Friday, March 29, 2024

Why Virginia Matters in 2017 — Even to Non-Virginians

It’s hard to underestimate the importance of the statewide elections in Virginia in 2017. Virginia is the epitome of a purple battleground state, with Democrats dominating the densely populated Washington, D.C., suburbs in Northern Virginia, and Republicans dominating pretty much everywhere else. As one of two states to have constitutionally-required statewide elections every year, it’s the place to be for political junkies.

The results of the November elections will be a referendum on President Donald Trump and Republican control of Congress. Republican Bob McDonnell won the governorship in 2009 partly as a repudiation of Obama’s first year in office, in one of the first electoral victories for the Tea Party movement.
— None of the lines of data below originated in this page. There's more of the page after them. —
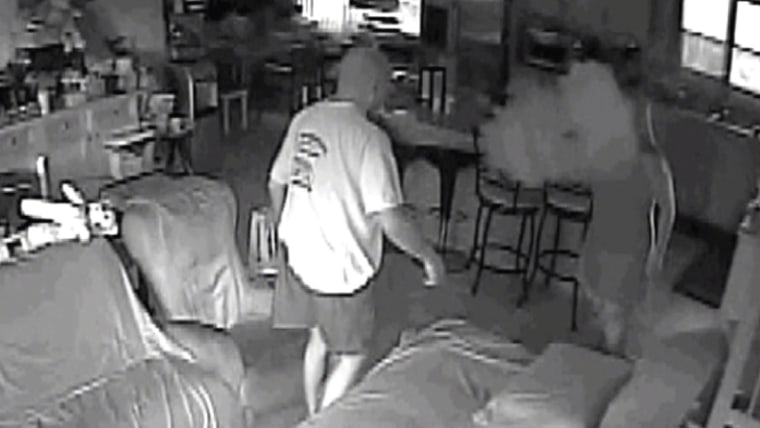 The image size is (760, 428). I want to click on couch, so click(x=125, y=346), click(x=400, y=408). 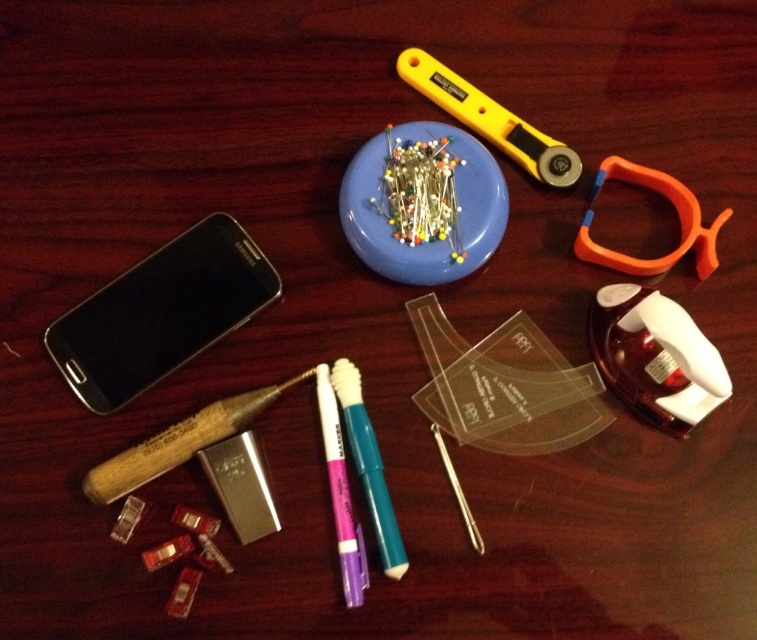 Question: Does yellow plastic scissors at upper center appear on the right side of wooden handle tool at lower left?

Choices:
 (A) yes
 (B) no

Answer: (A)

Question: Does yellow plastic scissors at upper center appear on the right side of purple matte pen at center?

Choices:
 (A) yes
 (B) no

Answer: (A)

Question: Which object appears farthest from the camera in this image?

Choices:
 (A) purple matte pen at center
 (B) black metallic smartphone at lower left
 (C) orange plastic scissors at upper right

Answer: (C)

Question: Which object is closer to the camera taking this photo?

Choices:
 (A) orange plastic scissors at upper right
 (B) yellow plastic scissors at upper center
 (C) black metallic smartphone at lower left

Answer: (C)

Question: Considering the real-world distances, which object is farthest from the purple matte pen at center?

Choices:
 (A) matte plastic markers at center
 (B) black metallic smartphone at lower left

Answer: (B)

Question: Observing the image, what is the correct spatial positioning of blue plastic plate at center in reference to yellow plastic scissors at upper center?

Choices:
 (A) right
 (B) left

Answer: (B) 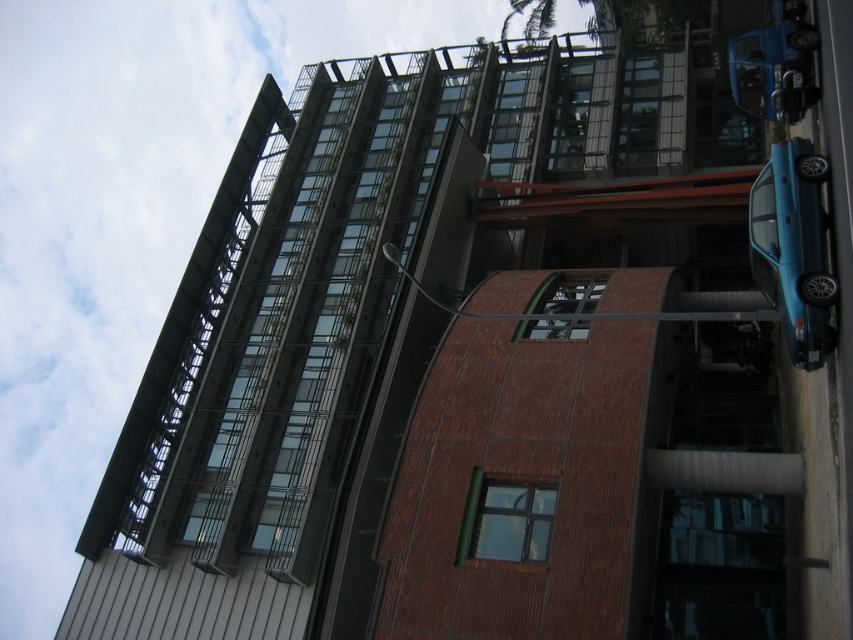 Between teal glossy car at right and blue matte car at upper right, which one has less height?

Standing shorter between the two is blue matte car at upper right.

Does point (772, 232) lie in front of point (775, 81)?

Yes, it is.

Where is `teal glossy car at right`? The image size is (853, 640). teal glossy car at right is located at coordinates (793, 248). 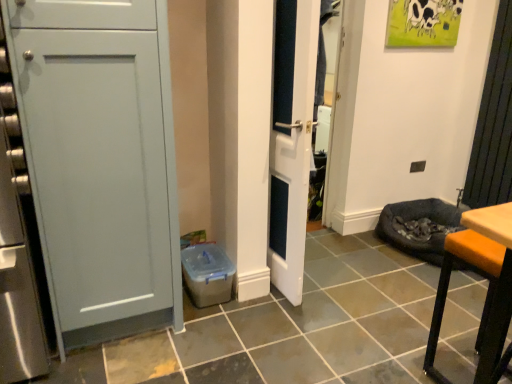 Question: Looking at their shapes, would you say orange leather stool at lower right is wider or thinner than white glossy door at center?

Choices:
 (A) thin
 (B) wide

Answer: (B)

Question: Is orange leather stool at lower right bigger or smaller than white glossy door at center?

Choices:
 (A) big
 (B) small

Answer: (B)

Question: Is point (504, 258) closer or farther from the camera than point (281, 183)?

Choices:
 (A) farther
 (B) closer

Answer: (B)

Question: Visually, is white glossy door at center positioned to the left or to the right of orange leather stool at lower right?

Choices:
 (A) right
 (B) left

Answer: (B)

Question: Considering the positions of white glossy door at center and orange leather stool at lower right in the image, is white glossy door at center taller or shorter than orange leather stool at lower right?

Choices:
 (A) short
 (B) tall

Answer: (B)

Question: In the image, is white glossy door at center positioned in front of or behind orange leather stool at lower right?

Choices:
 (A) front
 (B) behind

Answer: (B)

Question: From the image's perspective, is white glossy door at center above or below orange leather stool at lower right?

Choices:
 (A) above
 (B) below

Answer: (A)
Republicans swept statewide that year, winning all three statewide offices (Governor, Lieutenant Governor, and Attorney General).

Unfortunately, Republicans have not won any statewide races since 2009. In 2013, the Republican National Committee chose to spend millions of dollars in New Jersey to help Chris Christie cruise to re-election, while Republican gubernatorial candidate Ken Cuccinelli was hung out to dry in Virginia. But the Obamacare exchanges and healthcare.gov launched a month before the election, and Cuccinelli closed a 10-point polling gap, effectively tying the race in the homestretch. He ended up losing by just two-and-a-half points to Terry McAuliffe. GOP Attorney General candidate Mark Obenshain lost by 0.04 percent that same year. And in 2014, Republican U.S. Senate nominee Ed Gillespie was similarly neglected by the national party and came within 0.8 percent of knocking out Mark Warner in what would have been the biggest upset of the year. So Virginia has been the land of heartbreak for conservatives in recent years.

All has not been lost, however. Republicans have retained a supermajority of over 65 out of 100 seats in the state House of Delegates. And Republicans held a 20-20 tie with Democrats over control of the state Senate after McAuliffe was elected, which turned into a 21-19 majority just a few months into McAuliffe’s term. This has prevented McAuliffe from getting many of his legislative priorities done, such as expanding Medicaid in the state as part of Obamacare.

But McAuliffe has governed as a hard leftist. He illegally restored voting rights to 200,000 felons, many of them convicted of violent crimes such as murder and rape. When the Virginia Supreme Court struck his action down, he defied them and used an autopen to individually restore voting rights to 60,000 felons in time to vote in 2016. He gutted the state’s health and safety regulations on abortion clinics, preferring to let women go into unsafe and unsanitary conditions — so much for “safe, legal, and rare.” He vetoed a bill to defund Planned Parenthood and another bill protecting religious freedom. The list goes on and on.

His cohorts, Lt. Governor Ralph Northam and Attorney General Mark Herring, have been just as far left. Northam has been a fierce partisan, and since the Lt. Governor casts the tie-breaking vote in the Senate, he has played a major role in legislation with such a slim majority. Herring’s first act in office was to do the exact opposite of his job description by attacking Virginia law. The voter-approved constitutional amendment protecting the definition of marriage as between one man and one woman was in federal court that year. Not only did Herring refuse to defend the law, he joined the other side and attacked it in court, in a flagrant violation of all legal ethics.

Virginia Republicans are tired of losing and want to take back control of the state government. National Democrats are going to pour millions of dollars into Virginia in 2017, hoping a win will undermine the national Republican agenda going into the critical national midterm elections 2018.